The raid has exposed the vulnerability of multinational-run oil and gas installations in an important producing region and pushed the growing threat from Islamist militant groups in the Sahara to a prominent position in the West's security agenda.
Algerian president Abdelaziz Bouteflika has ordered an investigation into how security forces failed to prevent the attack, the daily El Khabar said. The militants had used nine cars in Sonatrach colours and all with Libyan registration plates, it quoted unnamed security sources as saying.
Algerian Tahar Ben Cheneb - leader of a group called the Movement of Islamic Youth in the South who was killed on the first day of the assault - had been based in Libya where he married a local woman two months ago, it said.
Belmokhtar - a one-eyed jihadist who fought in Afghanistan and Algeria's civil war of the 1990s when the secular government fought Islamists - tied the desert attack to France's intervention across the Sahara against Islamist rebels in Mali. "We in al-Qaeda announce this blessed operation," he said in a video, according to Sahara Media, a regional website. About 40 attackers participated in the raid, he said, roughly matching the government's figures for fighters killed and captured.
Belmokhtar demanded an end to French air strikes against Islamist fighters in neighbouring Mali. These began five days before the fighters swooped before dawn and seized a plant that produces 10 per cent of Algeria's natural gas exports.
US and European officials doubt such a complex raid could have been organised quickly enough to have been conceived as a direct response to the French military intervention. However, the French action could have triggered an operation that had already been planned.
The group behind the raid, the Mulathameen Brigade, also threatened to carry out more such attacks if Western powers did not end what it called an assault on Muslims in Mali, according to the Site service, which monitors militant statements.

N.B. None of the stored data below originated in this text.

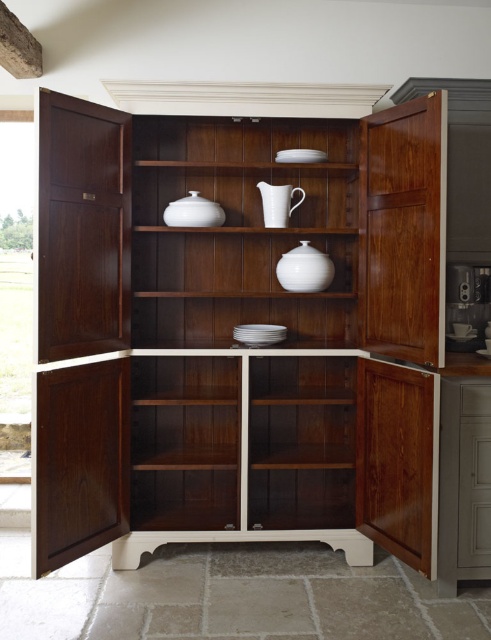 How far apart are white glossy vase at center and transparent glass door at left?

white glossy vase at center and transparent glass door at left are 18.34 feet apart from each other.

Which is more to the left, white glossy vase at center or transparent glass door at left?

From the viewer's perspective, transparent glass door at left appears more on the left side.

Does point (163, 292) lie behind point (11, 416)?

No, (163, 292) is closer to viewer.

In order to click on white glossy vase at center in this screenshot , I will do `click(230, 259)`.

From the picture: Which is below, transparent glass door at left or white glossy pitcher at center?

white glossy pitcher at center is below.

Which of these two, transparent glass door at left or white glossy pitcher at center, stands shorter?

white glossy pitcher at center

Between point (22, 148) and point (334, 182), which one is positioned in front?

Positioned in front is point (334, 182).

The height and width of the screenshot is (640, 491). I want to click on transparent glass door at left, so click(16, 294).

Looking at this image, which is more to the left, white glossy pitcher at center or white ceramic pitcher at center?

Positioned to the left is white glossy pitcher at center.

Who is taller, white glossy pitcher at center or white ceramic pitcher at center?

Standing taller between the two is white glossy pitcher at center.

I want to click on white glossy pitcher at center, so click(255, 192).

This screenshot has width=491, height=640. Find the location of `white glossy pitcher at center`. white glossy pitcher at center is located at coordinates (255, 192).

In a statement published by the Mauritania-based Nouakchott News Agency, the hostage takers said they had offered talks about freeing the captives, but the Algerian authorities had been determined to use military force. "We opened the door for negotiations with the Westerners and the Algerians, and granted them safety from the beginning of the operation, but one of the senior (Algerian) intelligence officials confirmed to us in a phone call that they will destroy the place with everyone in it," Site quoted the statement as saying.

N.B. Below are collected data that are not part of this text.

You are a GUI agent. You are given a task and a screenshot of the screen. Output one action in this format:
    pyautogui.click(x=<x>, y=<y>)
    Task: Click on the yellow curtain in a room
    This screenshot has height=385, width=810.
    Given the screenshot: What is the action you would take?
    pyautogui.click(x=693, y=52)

The siege turned bloody on Thursday when the Algerian army opened fire, saying fighters were trying to escape with their prisoners. Survivors said Algerian forces blasted several trucks in a convoy carrying both hostages and their captors.
Nearly 700 Algerian workers and more than 100 foreigners escaped, mainly on Thursday when the fighters were driven from the residential barracks. Some captors remained holed up in the industrial complex until Saturday when they were overrun.

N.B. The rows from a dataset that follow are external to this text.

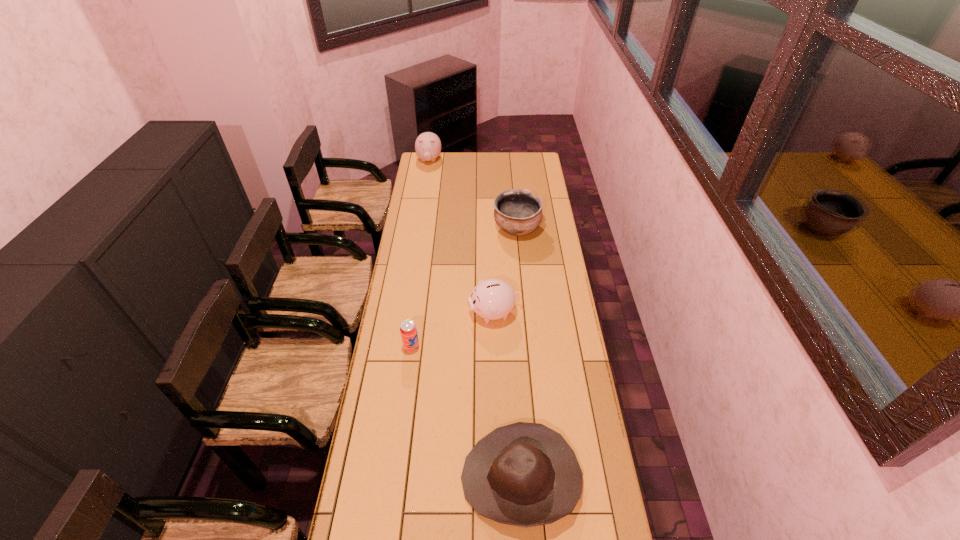 Image resolution: width=960 pixels, height=540 pixels. What are the coordinates of `the left piggy bank` in the screenshot? It's located at (428, 145).

What are the coordinates of `the farther piggy bank` in the screenshot? It's located at (428, 145).

At what (x,y) coordinates should I click in order to perform the action: click on the right piggy bank. Please return your answer as a coordinate pair (x, y). The height and width of the screenshot is (540, 960). Looking at the image, I should click on (492, 299).

The width and height of the screenshot is (960, 540). Find the location of `the nearer piggy bank`. the nearer piggy bank is located at coordinates (492, 299).

The height and width of the screenshot is (540, 960). In order to click on the fourth nearest object in this screenshot , I will do `click(517, 212)`.

You are a GUI agent. You are given a task and a screenshot of the screen. Output one action in this format:
    pyautogui.click(x=<x>, y=<y>)
    Task: Click on the fourth farthest object
    This screenshot has width=960, height=540.
    Given the screenshot: What is the action you would take?
    pyautogui.click(x=408, y=330)

Image resolution: width=960 pixels, height=540 pixels. Find the location of `the nearest object`. the nearest object is located at coordinates (523, 474).

Find the location of a particular element. vacant position located at the snout of the farthest object is located at coordinates (425, 185).

In order to click on free region located 0.120m on the left of the right piggy bank in this screenshot , I will do `click(440, 313)`.

Where is `blank space located on the left of the pottery`? The image size is (960, 540). blank space located on the left of the pottery is located at coordinates (448, 229).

The bloodshed has strained Algeria's relations with its Western allies, some of which have complained about being left in the dark while the decision to storm the compound was being taken. Nevertheless, Britain and France both defended the military action by Algeria, the strongest military power in the Sahara and an ally the West needs in combating the militants.
Among other foreigners confirmed dead by their home countries were three Britons, one American and two Romanians. The missing include five Norwegians, three Britons and a British resident. An Algerian security source said at least one Frenchman was also among the dead.
Irish hostage Stephen McFaul was reunited with his family in Belfast yesterday.